(Dataset entries)
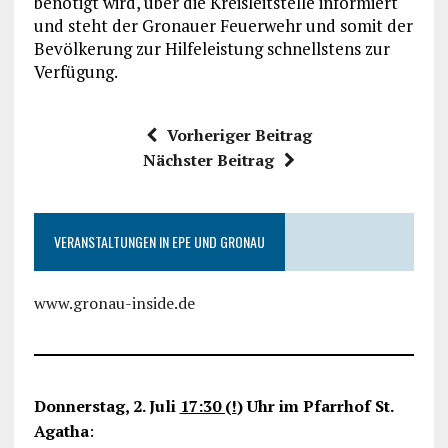
benötigt wird, über die Kreisleitstelle informiert
und steht der Gronauer Feuerwehr und somit der
Bevölkerung zur Hilfeleistung schnellstens zur
Verfügung.
Vorheriger Beitrag
Nächster Beitrag
VERANSTALTUNGEN IN EPE UND GRONAU
www.gronau-inside.de
Donnerstag, 2. Juli
17:30 (!
) Uhr im Pfarrhof St.
Agatha
:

=== Exercise details ===
Retype the data exactly; images stay out.

=== Solution to this task ===
benötigt wird, über die Kreisleitstelle informiert
und steht der Gronauer Feuerwehr und somit der
Bevölkerung zur Hilfeleistung schnellstens zur
Verfügung.
Vorheriger Beitrag
Nächster Beitrag
VERANSTALTUNGEN IN EPE UND GRONAU
www.gronau-inside.de
Donnerstag, 2. Juli
17:30 (!
) Uhr im Pfarrhof St.
Agatha
:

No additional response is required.